Data records:

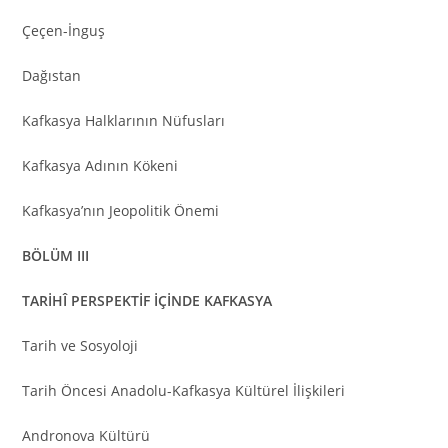
Çeçen-İnguş
Dağıstan
Kafkasya Halklarının Nüfusları
Kafkasya Adının Kökeni
Kafkasya’nın Jeopolitik Önemi
BÖLÜM III
TARİHÎ PERSPEKTİF İÇİNDE KAFKASYA
Tarih ve Sosyoloji
Tarih Öncesi Anadolu-Kafkasya Kültürel İlişkileri
Andronova Kültürü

### Task
When you repeat the records, reproduce each line exactly and drop the images.

### Answer space
Çeçen-İnguş
Dağıstan
Kafkasya Halklarının Nüfusları
Kafkasya Adının Kökeni
Kafkasya’nın Jeopolitik Önemi
BÖLÜM III
TARİHÎ PERSPEKTİF İÇİNDE KAFKASYA
Tarih ve Sosyoloji
Tarih Öncesi Anadolu-Kafkasya Kültürel İlişkileri
Andronova Kültürü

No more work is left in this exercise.